--- Provided entries Enclosed Below ---

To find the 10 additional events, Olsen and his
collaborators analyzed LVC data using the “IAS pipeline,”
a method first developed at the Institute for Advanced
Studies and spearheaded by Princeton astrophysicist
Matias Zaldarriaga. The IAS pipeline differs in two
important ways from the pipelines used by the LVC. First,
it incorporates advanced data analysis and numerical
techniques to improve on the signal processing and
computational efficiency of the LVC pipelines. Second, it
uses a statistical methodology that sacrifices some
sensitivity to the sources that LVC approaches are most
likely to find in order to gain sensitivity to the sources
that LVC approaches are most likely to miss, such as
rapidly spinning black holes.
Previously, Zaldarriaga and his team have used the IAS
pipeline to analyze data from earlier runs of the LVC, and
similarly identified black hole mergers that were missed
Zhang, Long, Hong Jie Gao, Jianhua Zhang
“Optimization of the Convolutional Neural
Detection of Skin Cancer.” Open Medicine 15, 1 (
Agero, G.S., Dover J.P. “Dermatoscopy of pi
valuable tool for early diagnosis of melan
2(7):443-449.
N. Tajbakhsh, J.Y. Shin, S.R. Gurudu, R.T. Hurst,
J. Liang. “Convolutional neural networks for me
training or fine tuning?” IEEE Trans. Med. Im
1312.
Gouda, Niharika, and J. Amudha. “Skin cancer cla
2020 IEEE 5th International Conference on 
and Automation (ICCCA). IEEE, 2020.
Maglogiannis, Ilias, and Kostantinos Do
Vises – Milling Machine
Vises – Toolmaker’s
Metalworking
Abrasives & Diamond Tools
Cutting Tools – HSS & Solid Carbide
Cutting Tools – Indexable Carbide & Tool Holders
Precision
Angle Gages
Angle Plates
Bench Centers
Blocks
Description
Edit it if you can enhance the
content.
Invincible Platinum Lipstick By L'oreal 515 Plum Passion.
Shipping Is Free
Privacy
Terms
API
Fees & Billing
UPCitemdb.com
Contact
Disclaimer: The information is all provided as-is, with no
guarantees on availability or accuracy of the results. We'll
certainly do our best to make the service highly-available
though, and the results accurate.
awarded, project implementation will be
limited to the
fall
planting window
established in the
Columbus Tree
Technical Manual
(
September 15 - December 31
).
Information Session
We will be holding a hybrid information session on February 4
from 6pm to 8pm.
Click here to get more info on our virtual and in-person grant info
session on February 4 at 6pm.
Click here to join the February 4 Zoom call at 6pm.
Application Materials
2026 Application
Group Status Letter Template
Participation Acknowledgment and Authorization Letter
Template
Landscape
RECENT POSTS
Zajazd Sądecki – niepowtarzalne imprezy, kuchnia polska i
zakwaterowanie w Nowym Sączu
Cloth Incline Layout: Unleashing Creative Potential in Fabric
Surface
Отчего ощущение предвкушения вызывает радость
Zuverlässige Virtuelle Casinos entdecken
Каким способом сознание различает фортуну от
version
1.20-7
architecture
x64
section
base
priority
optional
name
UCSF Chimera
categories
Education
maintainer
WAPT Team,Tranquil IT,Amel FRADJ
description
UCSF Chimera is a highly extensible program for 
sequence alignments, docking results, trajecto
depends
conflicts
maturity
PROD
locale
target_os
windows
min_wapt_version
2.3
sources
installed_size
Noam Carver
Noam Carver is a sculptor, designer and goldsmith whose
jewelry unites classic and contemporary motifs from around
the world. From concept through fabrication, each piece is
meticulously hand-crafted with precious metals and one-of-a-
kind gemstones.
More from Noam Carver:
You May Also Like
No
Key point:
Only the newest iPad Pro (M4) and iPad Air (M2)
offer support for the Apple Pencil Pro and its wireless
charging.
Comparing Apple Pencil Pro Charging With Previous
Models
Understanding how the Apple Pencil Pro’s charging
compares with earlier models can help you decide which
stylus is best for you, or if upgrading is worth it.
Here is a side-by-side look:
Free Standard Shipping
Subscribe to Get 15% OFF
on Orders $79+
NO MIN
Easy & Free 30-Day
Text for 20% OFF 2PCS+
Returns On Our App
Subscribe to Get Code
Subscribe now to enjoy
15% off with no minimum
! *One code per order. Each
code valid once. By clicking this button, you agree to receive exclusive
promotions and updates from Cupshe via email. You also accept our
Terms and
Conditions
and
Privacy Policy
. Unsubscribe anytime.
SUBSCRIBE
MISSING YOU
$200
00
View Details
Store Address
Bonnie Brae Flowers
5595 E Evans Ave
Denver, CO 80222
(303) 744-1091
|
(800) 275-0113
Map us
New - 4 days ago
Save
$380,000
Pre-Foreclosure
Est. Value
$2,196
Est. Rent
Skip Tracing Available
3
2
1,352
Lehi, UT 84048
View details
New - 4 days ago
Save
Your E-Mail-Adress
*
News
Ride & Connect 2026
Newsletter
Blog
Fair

--- End of Enclosed Provided entries ---

▶ [Exercise]
Take the listing above and set it down exactly.

▶ [Exercise response]
To find the 10 additional events, Olsen and his
collaborators analyzed LVC data using the “IAS pipeline,”
a method first developed at the Institute for Advanced
Studies and spearheaded by Princeton astrophysicist
Matias Zaldarriaga. The IAS pipeline differs in two
important ways from the pipelines used by the LVC. First,
it incorporates advanced data analysis and numerical
techniques to improve on the signal processing and
computational efficiency of the LVC pipelines. Second, it
uses a statistical methodology that sacrifices some
sensitivity to the sources that LVC approaches are most
likely to find in order to gain sensitivity to the sources
that LVC approaches are most likely to miss, such as
rapidly spinning black holes.
Previously, Zaldarriaga and his team have used the IAS
pipeline to analyze data from earlier runs of the LVC, and
similarly identified black hole mergers that were missed
Zhang, Long, Hong Jie Gao, Jianhua Zhang
“Optimization of the Convolutional Neural
Detection of Skin Cancer.” Open Medicine 15, 1 (
Agero, G.S., Dover J.P. “Dermatoscopy of pi
valuable tool for early diagnosis of melan
2(7):443-449.
N. Tajbakhsh, J.Y. Shin, S.R. Gurudu, R.T. Hurst,
J. Liang. “Convolutional neural networks for me
training or fine tuning?” IEEE Trans. Med. Im
1312.
Gouda, Niharika, and J. Amudha. “Skin cancer cla
2020 IEEE 5th International Conference on 
and Automation (ICCCA). IEEE, 2020.
Maglogiannis, Ilias, and Kostantinos Do
Vises – Milling Machine
Vises – Toolmaker’s
Metalworking
Abrasives & Diamond Tools
Cutting Tools – HSS & Solid Carbide
Cutting Tools – Indexable Carbide & Tool Holders
Precision
Angle Gages
Angle Plates
Bench Centers
Blocks
Description
Edit it if you can enhance the
content.
Invincible Platinum Lipstick By L'oreal 515 Plum Passion.
Shipping Is Free
Privacy
Terms
API
Fees & Billing
UPCitemdb.com
Contact
Disclaimer: The information is all provided as-is, with no
guarantees on availability or accuracy of the results. We'll
certainly do our best to make the service highly-available
though, and the results accurate.
awarded, project implementation will be
limited to the
fall
planting window
established in the
Columbus Tree
Technical Manual
(
September 15 - December 31
).
Information Session
We will be holding a hybrid information session on February 4
from 6pm to 8pm.
Click here to get more info on our virtual and in-person grant info
session on February 4 at 6pm.
Click here to join the February 4 Zoom call at 6pm.
Application Materials
2026 Application
Group Status Letter Template
Participation Acknowledgment and Authorization Letter
Template
Landscape
RECENT POSTS
Zajazd Sądecki – niepowtarzalne imprezy, kuchnia polska i
zakwaterowanie w Nowym Sączu
Cloth Incline Layout: Unleashing Creative Potential in Fabric
Surface
Отчего ощущение предвкушения вызывает радость
Zuverlässige Virtuelle Casinos entdecken
Каким способом сознание различает фортуну от
version
1.20-7
architecture
x64
section
base
priority
optional
name
UCSF Chimera
categories
Education
maintainer
WAPT Team,Tranquil IT,Amel FRADJ
description
UCSF Chimera is a highly extensible program for 
sequence alignments, docking results, trajecto
depends
conflicts
maturity
PROD
locale
target_os
windows
min_wapt_version
2.3
sources
installed_size
Noam Carver
Noam Carver is a sculptor, designer and goldsmith whose
jewelry unites classic and contemporary motifs from around
the world. From concept through fabrication, each piece is
meticulously hand-crafted with precious metals and one-of-a-
kind gemstones.
More from Noam Carver:
You May Also Like
No
Key point:
Only the newest iPad Pro (M4) and iPad Air (M2)
offer support for the Apple Pencil Pro and its wireless
charging.
Comparing Apple Pencil Pro Charging With Previous
Models
Understanding how the Apple Pencil Pro’s charging
compares with earlier models can help you decide which
stylus is best for you, or if upgrading is worth it.
Here is a side-by-side look:
Free Standard Shipping
Subscribe to Get 15% OFF
on Orders $79+
NO MIN
Easy & Free 30-Day
Text for 20% OFF 2PCS+
Returns On Our App
Subscribe to Get Code
Subscribe now to enjoy
15% off with no minimum
! *One code per order. Each
code valid once. By clicking this button, you agree to receive exclusive
promotions and updates from Cupshe via email. You also accept our
Terms and
Conditions
and
Privacy Policy
. Unsubscribe anytime.
SUBSCRIBE
MISSING YOU
$200
00
View Details
Store Address
Bonnie Brae Flowers
5595 E Evans Ave
Denver, CO 80222
(303) 744-1091
|
(800) 275-0113
Map us
New - 4 days ago
Save
$380,000
Pre-Foreclosure
Est. Value
$2,196
Est. Rent
Skip Tracing Available
3
2
1,352
Lehi, UT 84048
View details
New - 4 days ago
Save
Your E-Mail-Adress
*
News
Ride & Connect 2026
Newsletter
Blog
Fair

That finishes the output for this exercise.